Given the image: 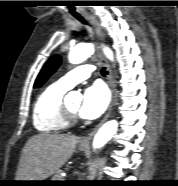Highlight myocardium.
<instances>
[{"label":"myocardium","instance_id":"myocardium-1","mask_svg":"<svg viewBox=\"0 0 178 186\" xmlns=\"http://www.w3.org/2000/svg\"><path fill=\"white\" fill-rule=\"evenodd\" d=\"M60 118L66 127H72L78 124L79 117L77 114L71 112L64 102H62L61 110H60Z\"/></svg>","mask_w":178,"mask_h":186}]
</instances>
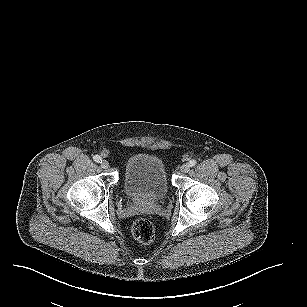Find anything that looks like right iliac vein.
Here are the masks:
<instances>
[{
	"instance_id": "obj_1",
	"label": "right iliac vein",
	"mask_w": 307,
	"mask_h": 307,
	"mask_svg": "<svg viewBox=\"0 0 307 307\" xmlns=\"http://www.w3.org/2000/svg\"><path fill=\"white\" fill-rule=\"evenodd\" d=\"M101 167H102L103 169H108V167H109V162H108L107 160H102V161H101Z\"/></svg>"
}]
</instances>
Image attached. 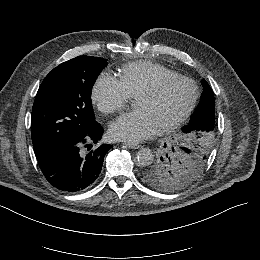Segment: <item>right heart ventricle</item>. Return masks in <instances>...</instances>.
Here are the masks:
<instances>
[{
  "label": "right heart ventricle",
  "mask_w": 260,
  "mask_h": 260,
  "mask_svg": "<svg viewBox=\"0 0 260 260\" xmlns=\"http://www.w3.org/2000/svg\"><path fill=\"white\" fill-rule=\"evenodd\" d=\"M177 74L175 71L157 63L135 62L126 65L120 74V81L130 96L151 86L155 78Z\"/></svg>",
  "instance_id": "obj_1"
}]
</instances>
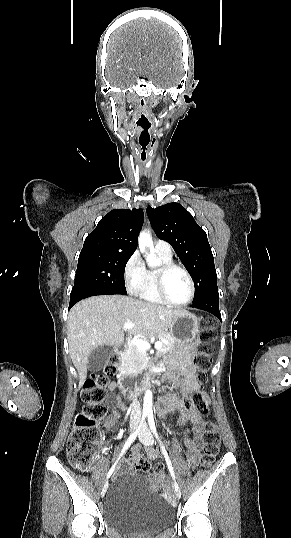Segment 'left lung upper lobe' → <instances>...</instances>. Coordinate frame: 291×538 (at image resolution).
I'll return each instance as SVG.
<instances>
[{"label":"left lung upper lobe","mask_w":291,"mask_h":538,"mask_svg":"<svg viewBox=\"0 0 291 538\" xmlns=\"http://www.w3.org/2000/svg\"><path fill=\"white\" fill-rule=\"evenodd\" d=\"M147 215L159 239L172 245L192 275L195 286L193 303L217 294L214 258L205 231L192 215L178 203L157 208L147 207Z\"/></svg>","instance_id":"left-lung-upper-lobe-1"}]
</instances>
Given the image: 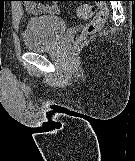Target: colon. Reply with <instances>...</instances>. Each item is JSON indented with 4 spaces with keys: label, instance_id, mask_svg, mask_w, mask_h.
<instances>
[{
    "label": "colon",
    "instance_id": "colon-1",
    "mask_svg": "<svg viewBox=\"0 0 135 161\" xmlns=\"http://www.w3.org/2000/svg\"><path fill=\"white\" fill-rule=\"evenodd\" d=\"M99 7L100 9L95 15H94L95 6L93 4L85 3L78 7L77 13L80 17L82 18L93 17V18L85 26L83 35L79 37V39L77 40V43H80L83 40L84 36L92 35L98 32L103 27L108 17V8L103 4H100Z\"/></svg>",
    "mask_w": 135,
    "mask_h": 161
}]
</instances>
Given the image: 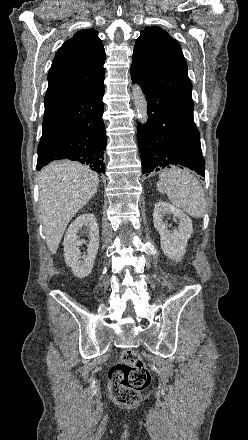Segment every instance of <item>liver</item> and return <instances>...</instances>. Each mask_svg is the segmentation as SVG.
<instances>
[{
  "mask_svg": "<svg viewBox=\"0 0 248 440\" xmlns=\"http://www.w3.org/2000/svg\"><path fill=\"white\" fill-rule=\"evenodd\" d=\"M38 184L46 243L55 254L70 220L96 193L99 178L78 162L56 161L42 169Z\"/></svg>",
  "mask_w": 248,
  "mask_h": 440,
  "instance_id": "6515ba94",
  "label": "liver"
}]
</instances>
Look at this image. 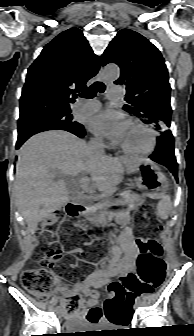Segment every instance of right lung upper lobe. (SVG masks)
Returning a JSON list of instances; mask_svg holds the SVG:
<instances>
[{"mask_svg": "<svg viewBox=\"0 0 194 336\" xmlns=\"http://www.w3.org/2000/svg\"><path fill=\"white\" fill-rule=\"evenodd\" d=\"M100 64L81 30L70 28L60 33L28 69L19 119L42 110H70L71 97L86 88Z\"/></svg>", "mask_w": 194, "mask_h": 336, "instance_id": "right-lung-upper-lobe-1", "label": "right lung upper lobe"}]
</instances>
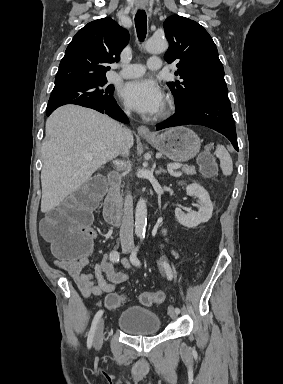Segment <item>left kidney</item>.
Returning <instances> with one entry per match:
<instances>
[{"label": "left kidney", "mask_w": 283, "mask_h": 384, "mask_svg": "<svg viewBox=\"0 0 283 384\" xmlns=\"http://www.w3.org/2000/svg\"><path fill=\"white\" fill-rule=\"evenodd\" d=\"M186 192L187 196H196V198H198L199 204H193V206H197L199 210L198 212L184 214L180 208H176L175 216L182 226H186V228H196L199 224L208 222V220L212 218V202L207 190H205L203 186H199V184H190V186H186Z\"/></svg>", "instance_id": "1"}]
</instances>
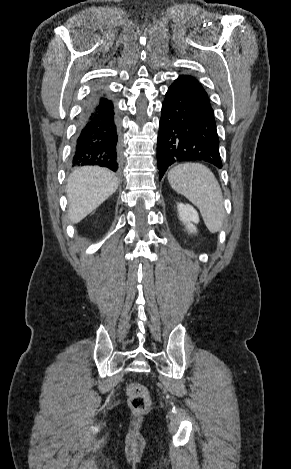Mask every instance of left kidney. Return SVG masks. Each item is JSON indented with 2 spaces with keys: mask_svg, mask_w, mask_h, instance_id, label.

PROBLEM DESCRIPTION
Once the line containing "Segment <item>left kidney</item>." is found in the records above, it and every line after it up to the last must be repeated exactly, without pictures.

ANSWER SECTION
Segment <item>left kidney</item>.
Returning <instances> with one entry per match:
<instances>
[{"label": "left kidney", "mask_w": 283, "mask_h": 384, "mask_svg": "<svg viewBox=\"0 0 283 384\" xmlns=\"http://www.w3.org/2000/svg\"><path fill=\"white\" fill-rule=\"evenodd\" d=\"M186 192L187 196H196V198H198L199 204H193V206H197L199 210L198 212L184 214L180 208H176L175 216L182 226H186V228H196L199 224L208 222V220L212 218V202L207 190H205L203 186H199V184H190V186H186Z\"/></svg>", "instance_id": "1"}]
</instances>
Mask every instance of left kidney. Return SVG masks. Each item is JSON indented with 2 spaces with keys: mask_svg, mask_w, mask_h, instance_id, label.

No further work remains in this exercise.